Living in the Countryside - Harvesting August 2022
I'm nearly a year into living in the countryside and a big change from living in a town in outer London. Our local pub is thankfully a ten minute walk away however the opening hours and days require memorising. I suppose with the number of dairy cows outweighing the local population long opening hours wouldn't be viable. Our nearest store is a mile and a half up hill, a very steep hill with no footpath and a speed limit of 60 miles a hour. We do have a milk station about a 15 minute flat walk away. A wonderfully novel idea from where you can purchase a glass milk bottle and metal lid from a vending machine (along with cheeses and honey) and then place the bottle into an enclosed unit where it is steamed and then fills with local milk. There are a few of them locally which is great for the dairy farm here. My regular pop to the coffee shop has become make my own coffee along with cooking more creative recipes if I don't have the ingredients in the kitchen.
Having seasonal ingredients is something I've always been interested in. In England (I can only speak from my own experience) we have amazing produce home grown from strawberries to cherries in abundance to courgettes to cucumbers which our neighbour delivered to us from her garden. Supporting home grown produce means not getting hung up on fruit or veg not being available but adapting to eating what has been provided for us. Home grown to me is more environmentally friendly although I do which they'd drop the packaging, having not travelled from another country and we have the possibillity of not eating modified/altered or adapted crops. Our purchases support a farming industry which provides jobs for farmers who from my observations in the past year work incredibly hard long hours.
Since the beginning of spring we've watched the Oilseed Rape crop growing closeby, visible from our sitting area window. We were filled with excitement in March when the field was a bright yellow colour of the flowers. Observing the lines in the crop and the circles around the electricity pylons and seeing the glow of colour around.
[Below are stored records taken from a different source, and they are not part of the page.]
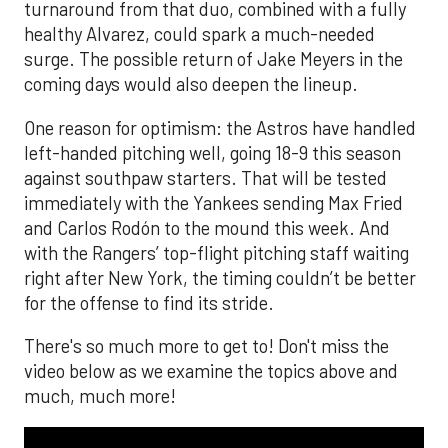
turnaround from that duo, combined with a fully
healthy Alvarez, could spark a much-needed
surge. The possible return of Jake Meyers in the
coming days would also deepen the lineup.
One reason for optimism: the Astros have handled
left-handed pitching well, going 18-9 this season
against southpaw starters. That will be tested
immediately with the Yankees sending Max Fried
and Carlos Rodón to the mound this week. And
with the Rangers’ top-flight pitching staff waiting
right after New York, the timing couldn’t be better
for the offense to find its stride.
There's so much more to get to! Don't miss the
video below as we examine the topics above and
much, much more!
Each day we've had the pleasure of watching the crop until the yellow flowers were washed off in the rain leaving green plants and eventually they turned to the brown dried stems and seedheads the farmers were waiting for.

Harvesting the crops took place later than I originally thought at the end of July. A few weeks ago after the two hottest days of the year we were sat looking out towards the brown seeded field. The breeze picked up for the first time in days and at about 10.30pm I thought it was cool enough to go to sleep. Just as I thought it the avenue lit up with headlights. Three machines rubbled past our home which we have decided has no foundations, a huge combine harvester, a lorry, a tractor, a truck and stopped a little way beyond us but towards the brown seeded field. Despite it now being dark it was obvious tonight was the night for harvesting.
At about 6am I woke and saw the machinery facing the other way from when I went to bed with the harvesters headlights shining into the bedroom. Off they went as quickly as they'd arrived the night before. The field now stripped bare except from some sharp spiky stumps sticking up from the ground.

I initally thought the harvest timing was due to the rain that had been predicited however I have since found out that during the day the pods/beans were so dry or brittle that they would pop/snap during harvesting. This would lead to a less of a yield therefore the decisions to harvest during the night when the moisture content was higher have been given the farmers a greater yield.
The past year has been a huge change moving from the hussle and bussle of a large town to an area so quiet my ears ring. It's provided me with a great opportunity to learn whether I could live away from coffee shops and everything in easy reach. It's allowed me to see our farmers working all night to bring in the crop and I think that deserves our support, buy British seasonal fruit and vegetables.
Don't forget the free blackberries and apples out there going into September!